El informe de la Comisionada General Granera fue demoledor. Para quienes dudaban que varios agentes Antidrogas cometieron actos al margen de la ley, la investigación de la Inspectoría General aclaró todo.
Y que le quede claro al señor Edwin Cordero Ardila, Director de la Policía Nacional, que jamás, ni yo ni LA PRENSA inventamos un solo dato ni manipulamos la información. Contrario a eso, por publicar la verdad de las barbaridades que se cometían en en Atlántico Sur de Nicaragua, donde los narcotraficantes habían encontrado aliados en la Policía, algunos agentes en Managua trataron de urdir un bochornoso plan para, según ellos, desprestigiarme, deslegitimarme e intimidarme. No crean que me he olvidado y que ya dejé de seguirles los pasos como algunos uniformados lo hacen también con cualquier ciudadano.

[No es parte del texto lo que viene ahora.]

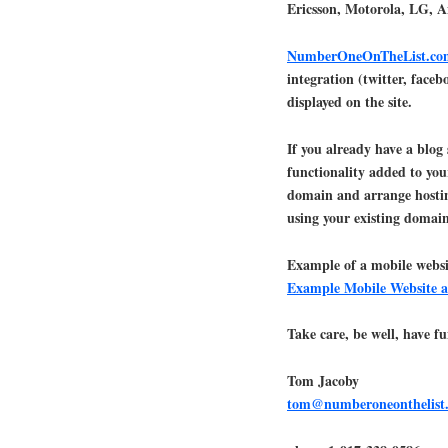
Ericsson, Motorola, LG, 
NumberOneOnTheList.co
integration (twitter, face
displayed on the site.
If you already have a blog
functionality added to you
domain and arrange hosti
using your existing domain
Example of a mobile websi
Example Mobile Website a
Take care, be well, have fu
Tom Jacoby
tom@numberoneonthelist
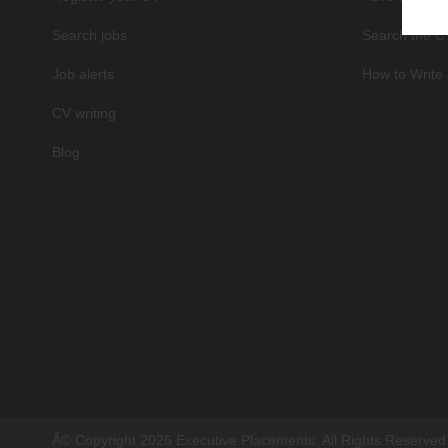
Search jobs
Search the C
Job alerts
How to Write 
CV writing
Blog
Â© Copyright 2026 Executive Placements. All Rights Reserved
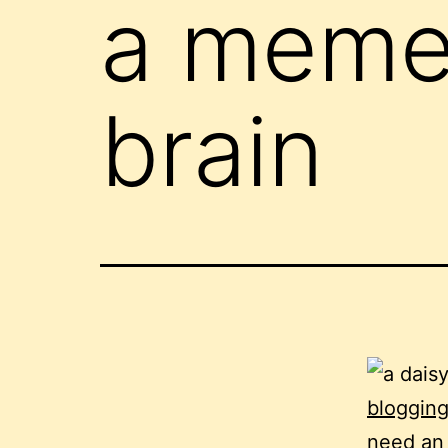
a meme 
brain
bloggin
need an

Al señor Cordero le dije en su propia cara delante de varios testigos, todas las cosas perversas que trataron de hacer en la Policía para deslegitimar el trabajo mío y del corresponsal en Bluefields. También le señalé con datos precisos que un aspecto de ese plan para tratar de desprestigiarme y poner en riesgo la seguridad personal de mi hermana, se conversó en su propio despacho, pero ni eso ni otras cosas me van a detener de denunciar a quienes estén infringiendo la ley y que para colmo, tienen un puesto y se les paga con los impuestos de los contribuyentes.

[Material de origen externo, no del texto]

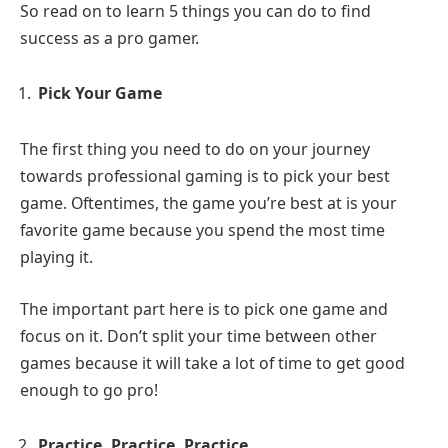
So read on to learn 5 things you can do to find
success as a pro gamer.
Pick Your Game
The first thing you need to do on your journey
towards professional gaming is to pick your best
game. Oftentimes, the game you’re best at is your
favorite game because you spend the most time
playing it.
The important part here is to pick one game and
focus on it. Don’t split your time between other
games because it will take a lot of time to get good
enough to go pro!
Practice, Practice, Practice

Esta es la segunda vez que insisto que ventilemos públicamente donde quieran, cuando quieran y a la hora que quieran, asuntos que se manejan como secretos de Estado en la Policía Nacional de Nicaragua, institución adscrita al Ministerio de Gobernación, que a su vez es una dependencia del Poder Ejecutivo, cuyos funcionaros deben actuar con transparencia.
Espero que la Fiscalía General de la República, que se ha retrasado en acusar al ex jefe Antidrogas de la Región Autónoma del Atlántico Sur (RAAS), Oscar Larrave Chamberlian y a otros agentes, de estar implicados en asuntos turbios con el narcotráfico, sea seria y no haga ningún arreglo con los mandos policiales para liberar de responsabilidades a quienes deben responder ante la justicia. La lucha contra el narcotráfico, el lavado de dinero, el terrorismo y otros males que aquejan al mundo, debería ser una prioridad en Nicaragua, pero no a costa de que los agentes también cometan delito para enfrentar el delito. Eso jamás.

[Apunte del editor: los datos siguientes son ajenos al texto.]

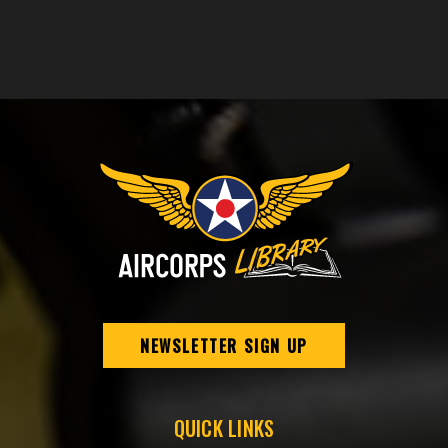
NEWSLETTER SIGN UP
QUICK LINKS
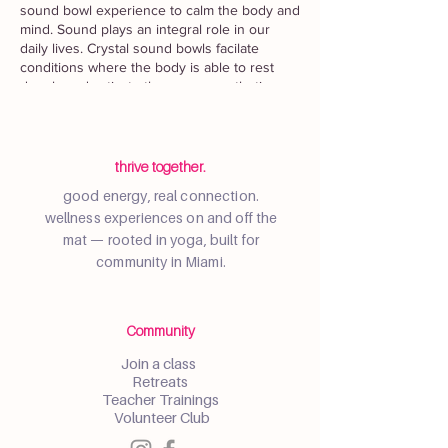
sound bowl experience to calm the body and
mind. Sound plays an integral role in our
daily lives. Crystal sound bowls facilate
conditions where the body is able to rest
deeply and activate the parasympathetic
nervous system to reduce stress and
anxiety.
This class will be on the rooftop yoga lawn
thrive together.
of X Miami with breathtaking sunset views.
good energy, real connection.
Check-in opens at 6:30pm and class will start
wellness experiences on and off the
at 7PM.
mat — rooted in yoga, built for
Gentle Yoga
community in Miami.
Sound Bowls with Cathy Gomez,
@yogawithcathyc
Intention Setting Writing Exercise
Community
Join a class
No experience is necessary. Bring a mat,
Retreats
towels, and any props you need to relax and
Teacher Trainings
unwind. Please follow physical distancing
Volunteer Club
and mask guidelines per city and building
requirements.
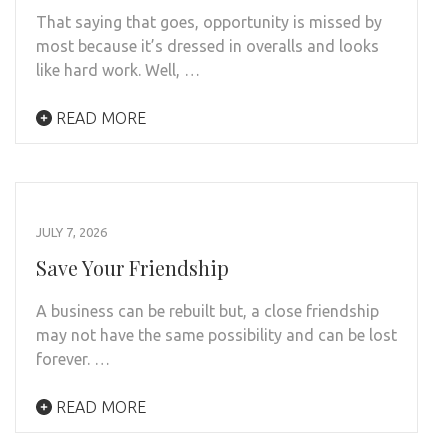
That saying that goes, opportunity is missed by
most because it’s dressed in overalls and looks
like hard work. Well, …
READ MORE
JULY 7, 2026
Save Your Friendship
A business can be rebuilt but, a close friendship
may not have the same possibility and can be lost
forever. …
READ MORE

Ojalá lleguemos a un momento en que la Policía de Nicaragua, como institución que forma parte de la administración pública, rinda cuentas claras o se someta a un auditoriaje serio o una investigación del Ministerio de Gobernación o de la Contraloría General de la República. En esta institución hay muchas cosas que aclarar y no necesariamente sólo de dinero.